▶ [EXTRACTED MATERIAL]
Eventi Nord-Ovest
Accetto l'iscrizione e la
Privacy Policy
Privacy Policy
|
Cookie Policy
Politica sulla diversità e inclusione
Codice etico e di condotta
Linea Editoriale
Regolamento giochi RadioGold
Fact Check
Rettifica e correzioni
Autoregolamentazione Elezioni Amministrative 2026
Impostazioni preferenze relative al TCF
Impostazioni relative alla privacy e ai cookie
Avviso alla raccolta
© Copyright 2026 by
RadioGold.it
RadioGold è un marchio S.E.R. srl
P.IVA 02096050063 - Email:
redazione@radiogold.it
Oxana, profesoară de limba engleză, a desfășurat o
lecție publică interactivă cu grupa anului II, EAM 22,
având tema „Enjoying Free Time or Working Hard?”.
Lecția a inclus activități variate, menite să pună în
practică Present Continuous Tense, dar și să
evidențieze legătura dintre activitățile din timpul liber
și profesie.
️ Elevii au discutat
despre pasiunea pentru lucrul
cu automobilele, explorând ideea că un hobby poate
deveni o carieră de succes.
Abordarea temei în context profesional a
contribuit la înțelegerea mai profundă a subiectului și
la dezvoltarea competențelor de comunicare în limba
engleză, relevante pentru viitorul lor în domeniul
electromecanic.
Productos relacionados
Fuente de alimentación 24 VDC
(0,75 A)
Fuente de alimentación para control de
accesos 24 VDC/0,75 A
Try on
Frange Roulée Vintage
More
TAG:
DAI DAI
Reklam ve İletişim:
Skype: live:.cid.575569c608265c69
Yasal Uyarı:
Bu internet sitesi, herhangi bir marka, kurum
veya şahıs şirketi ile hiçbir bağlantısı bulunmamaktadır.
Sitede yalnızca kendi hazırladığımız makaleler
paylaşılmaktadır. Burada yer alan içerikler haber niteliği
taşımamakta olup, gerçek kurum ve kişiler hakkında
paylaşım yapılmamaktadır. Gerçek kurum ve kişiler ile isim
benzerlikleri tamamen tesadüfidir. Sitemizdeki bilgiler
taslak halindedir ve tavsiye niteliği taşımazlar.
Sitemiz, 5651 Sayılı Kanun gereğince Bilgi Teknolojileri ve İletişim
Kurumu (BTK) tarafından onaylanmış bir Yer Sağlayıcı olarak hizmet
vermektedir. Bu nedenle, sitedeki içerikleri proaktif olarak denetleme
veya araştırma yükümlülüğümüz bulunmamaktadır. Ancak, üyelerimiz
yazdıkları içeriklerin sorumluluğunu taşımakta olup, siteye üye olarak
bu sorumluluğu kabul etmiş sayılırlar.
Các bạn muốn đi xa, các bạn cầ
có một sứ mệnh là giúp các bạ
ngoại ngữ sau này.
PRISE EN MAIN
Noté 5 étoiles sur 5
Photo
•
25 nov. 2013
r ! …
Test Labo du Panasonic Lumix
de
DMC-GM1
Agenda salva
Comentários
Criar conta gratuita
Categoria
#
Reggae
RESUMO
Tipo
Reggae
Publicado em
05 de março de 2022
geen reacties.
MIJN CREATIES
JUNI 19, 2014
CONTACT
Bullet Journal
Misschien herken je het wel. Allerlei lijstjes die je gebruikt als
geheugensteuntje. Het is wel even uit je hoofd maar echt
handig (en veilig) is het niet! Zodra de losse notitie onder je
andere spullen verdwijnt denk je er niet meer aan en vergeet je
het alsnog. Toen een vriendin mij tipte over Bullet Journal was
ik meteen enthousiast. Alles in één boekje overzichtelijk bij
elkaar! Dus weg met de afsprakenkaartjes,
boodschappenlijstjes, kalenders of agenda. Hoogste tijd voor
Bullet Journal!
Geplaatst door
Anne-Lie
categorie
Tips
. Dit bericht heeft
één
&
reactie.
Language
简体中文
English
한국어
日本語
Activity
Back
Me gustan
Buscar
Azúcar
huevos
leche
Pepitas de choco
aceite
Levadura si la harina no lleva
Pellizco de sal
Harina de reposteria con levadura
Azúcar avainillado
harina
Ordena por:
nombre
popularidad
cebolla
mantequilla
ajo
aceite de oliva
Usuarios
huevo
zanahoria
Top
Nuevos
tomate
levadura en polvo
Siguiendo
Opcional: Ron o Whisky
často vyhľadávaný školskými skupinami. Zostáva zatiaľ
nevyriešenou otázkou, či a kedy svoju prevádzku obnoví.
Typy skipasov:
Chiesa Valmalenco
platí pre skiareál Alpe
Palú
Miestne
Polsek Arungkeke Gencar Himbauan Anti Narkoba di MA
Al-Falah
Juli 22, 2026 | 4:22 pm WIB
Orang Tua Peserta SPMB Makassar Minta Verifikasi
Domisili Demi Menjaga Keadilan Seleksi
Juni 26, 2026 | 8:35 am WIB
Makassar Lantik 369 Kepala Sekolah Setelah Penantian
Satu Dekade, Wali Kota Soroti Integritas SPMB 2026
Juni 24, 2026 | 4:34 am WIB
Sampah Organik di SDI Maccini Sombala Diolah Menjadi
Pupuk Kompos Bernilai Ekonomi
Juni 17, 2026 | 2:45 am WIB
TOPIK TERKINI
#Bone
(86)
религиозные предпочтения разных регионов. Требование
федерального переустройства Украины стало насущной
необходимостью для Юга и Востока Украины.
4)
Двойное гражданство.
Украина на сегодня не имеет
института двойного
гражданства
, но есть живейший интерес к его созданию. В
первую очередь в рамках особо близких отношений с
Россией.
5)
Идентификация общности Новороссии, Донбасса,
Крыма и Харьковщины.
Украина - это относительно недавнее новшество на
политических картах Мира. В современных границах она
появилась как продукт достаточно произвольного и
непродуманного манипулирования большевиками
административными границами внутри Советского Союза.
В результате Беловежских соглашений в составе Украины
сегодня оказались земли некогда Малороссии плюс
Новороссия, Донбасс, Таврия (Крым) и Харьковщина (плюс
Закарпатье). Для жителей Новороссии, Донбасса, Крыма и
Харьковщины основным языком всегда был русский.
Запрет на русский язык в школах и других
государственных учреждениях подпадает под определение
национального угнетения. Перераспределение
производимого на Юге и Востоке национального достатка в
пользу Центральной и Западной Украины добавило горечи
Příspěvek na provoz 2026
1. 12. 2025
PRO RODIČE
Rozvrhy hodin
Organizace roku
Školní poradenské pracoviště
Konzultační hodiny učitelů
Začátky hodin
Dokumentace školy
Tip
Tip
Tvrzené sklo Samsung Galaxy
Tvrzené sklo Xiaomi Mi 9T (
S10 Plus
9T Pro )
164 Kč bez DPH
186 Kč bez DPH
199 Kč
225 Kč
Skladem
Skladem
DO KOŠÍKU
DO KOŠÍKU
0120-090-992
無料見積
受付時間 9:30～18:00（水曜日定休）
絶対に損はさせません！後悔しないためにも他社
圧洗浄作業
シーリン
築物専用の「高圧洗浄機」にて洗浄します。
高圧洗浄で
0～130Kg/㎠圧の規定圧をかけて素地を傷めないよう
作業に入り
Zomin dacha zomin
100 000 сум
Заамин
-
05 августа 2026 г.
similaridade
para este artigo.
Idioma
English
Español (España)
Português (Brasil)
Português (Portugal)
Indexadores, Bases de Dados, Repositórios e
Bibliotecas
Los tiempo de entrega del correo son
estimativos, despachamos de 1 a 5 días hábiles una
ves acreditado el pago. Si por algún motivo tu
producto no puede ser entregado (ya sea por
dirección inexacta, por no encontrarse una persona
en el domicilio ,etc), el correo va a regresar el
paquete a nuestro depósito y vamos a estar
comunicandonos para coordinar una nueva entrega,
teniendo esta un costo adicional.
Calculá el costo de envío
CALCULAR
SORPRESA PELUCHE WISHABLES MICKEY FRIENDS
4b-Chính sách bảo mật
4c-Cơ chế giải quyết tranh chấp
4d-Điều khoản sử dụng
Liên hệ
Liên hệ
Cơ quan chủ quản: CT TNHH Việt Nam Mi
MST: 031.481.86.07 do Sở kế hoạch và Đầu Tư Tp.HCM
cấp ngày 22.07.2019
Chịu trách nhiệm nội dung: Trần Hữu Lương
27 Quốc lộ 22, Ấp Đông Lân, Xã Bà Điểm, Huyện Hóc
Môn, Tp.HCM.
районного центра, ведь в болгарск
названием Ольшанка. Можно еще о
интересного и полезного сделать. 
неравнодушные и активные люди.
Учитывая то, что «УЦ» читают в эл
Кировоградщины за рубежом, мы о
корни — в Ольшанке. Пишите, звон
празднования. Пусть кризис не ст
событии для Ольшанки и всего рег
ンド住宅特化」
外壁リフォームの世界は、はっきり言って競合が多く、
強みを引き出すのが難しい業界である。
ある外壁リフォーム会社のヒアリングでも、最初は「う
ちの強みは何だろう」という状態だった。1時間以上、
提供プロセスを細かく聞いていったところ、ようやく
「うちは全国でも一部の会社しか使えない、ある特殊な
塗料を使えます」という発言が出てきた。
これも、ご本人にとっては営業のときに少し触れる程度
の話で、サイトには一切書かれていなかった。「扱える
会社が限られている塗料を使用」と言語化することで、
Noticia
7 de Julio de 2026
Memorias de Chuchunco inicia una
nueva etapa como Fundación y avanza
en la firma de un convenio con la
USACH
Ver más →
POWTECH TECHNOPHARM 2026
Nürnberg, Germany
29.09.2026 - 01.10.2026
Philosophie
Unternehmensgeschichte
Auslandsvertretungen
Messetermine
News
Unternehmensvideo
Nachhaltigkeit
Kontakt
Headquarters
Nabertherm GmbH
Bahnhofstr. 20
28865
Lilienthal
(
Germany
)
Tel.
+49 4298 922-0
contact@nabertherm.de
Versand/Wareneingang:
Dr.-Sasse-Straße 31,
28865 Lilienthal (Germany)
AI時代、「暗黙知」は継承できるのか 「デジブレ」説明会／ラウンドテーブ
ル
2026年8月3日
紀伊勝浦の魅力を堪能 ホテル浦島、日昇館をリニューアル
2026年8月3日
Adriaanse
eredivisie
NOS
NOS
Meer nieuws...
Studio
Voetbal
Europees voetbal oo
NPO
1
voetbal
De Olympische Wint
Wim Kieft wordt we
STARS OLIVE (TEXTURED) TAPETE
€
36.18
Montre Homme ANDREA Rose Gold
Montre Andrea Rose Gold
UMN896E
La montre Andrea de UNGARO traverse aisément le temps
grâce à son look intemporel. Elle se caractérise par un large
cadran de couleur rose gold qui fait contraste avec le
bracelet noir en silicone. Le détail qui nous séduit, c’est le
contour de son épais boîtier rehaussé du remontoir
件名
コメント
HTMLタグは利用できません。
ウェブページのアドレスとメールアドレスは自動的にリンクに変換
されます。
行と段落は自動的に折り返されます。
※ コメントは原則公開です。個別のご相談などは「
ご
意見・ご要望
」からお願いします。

▶ [WHAT THIS TASK INVOLVES] Working from the records above, write out verbatim only the lines from the line containing "engleză, relevante pentru" through the line containing "andere spullen verdwijnt".

▶ [WRITTEN RESPONSE]
engleză, relevante pentru viitorul lor în domeniul
electromecanic.
Productos relacionados
Fuente de alimentación 24 VDC
(0,75 A)
Fuente de alimentación para control de
accesos 24 VDC/0,75 A
Try on
Frange Roulée Vintage
More
TAG:
DAI DAI
Reklam ve İletişim:
Skype: live:.cid.575569c608265c69
Yasal Uyarı:
Bu internet sitesi, herhangi bir marka, kurum
veya şahıs şirketi ile hiçbir bağlantısı bulunmamaktadır.
Sitede yalnızca kendi hazırladığımız makaleler
paylaşılmaktadır. Burada yer alan içerikler haber niteliği
taşımamakta olup, gerçek kurum ve kişiler hakkında
paylaşım yapılmamaktadır. Gerçek kurum ve kişiler ile isim
benzerlikleri tamamen tesadüfidir. Sitemizdeki bilgiler
taslak halindedir ve tavsiye niteliği taşımazlar.
Sitemiz, 5651 Sayılı Kanun gereğince Bilgi Teknolojileri ve İletişim
Kurumu (BTK) tarafından onaylanmış bir Yer Sağlayıcı olarak hizmet
vermektedir. Bu nedenle, sitedeki içerikleri proaktif olarak denetleme
veya araştırma yükümlülüğümüz bulunmamaktadır. Ancak, üyelerimiz
yazdıkları içeriklerin sorumluluğunu taşımakta olup, siteye üye olarak
bu sorumluluğu kabul etmiş sayılırlar.
Các bạn muốn đi xa, các bạn cầ
có một sứ mệnh là giúp các bạ
ngoại ngữ sau này.
PRISE EN MAIN
Noté 5 étoiles sur 5
Photo
•
25 nov. 2013
r ! …
Test Labo du Panasonic Lumix
de
DMC-GM1
Agenda salva
Comentários
Criar conta gratuita
Categoria
#
Reggae
RESUMO
Tipo
Reggae
Publicado em
05 de março de 2022
geen reacties.
MIJN CREATIES
JUNI 19, 2014
CONTACT
Bullet Journal
Misschien herken je het wel. Allerlei lijstjes die je gebruikt als
geheugensteuntje. Het is wel even uit je hoofd maar echt
handig (en veilig) is het niet! Zodra de losse notitie onder je
andere spullen verdwijnt denk je er niet meer aan en vergeet je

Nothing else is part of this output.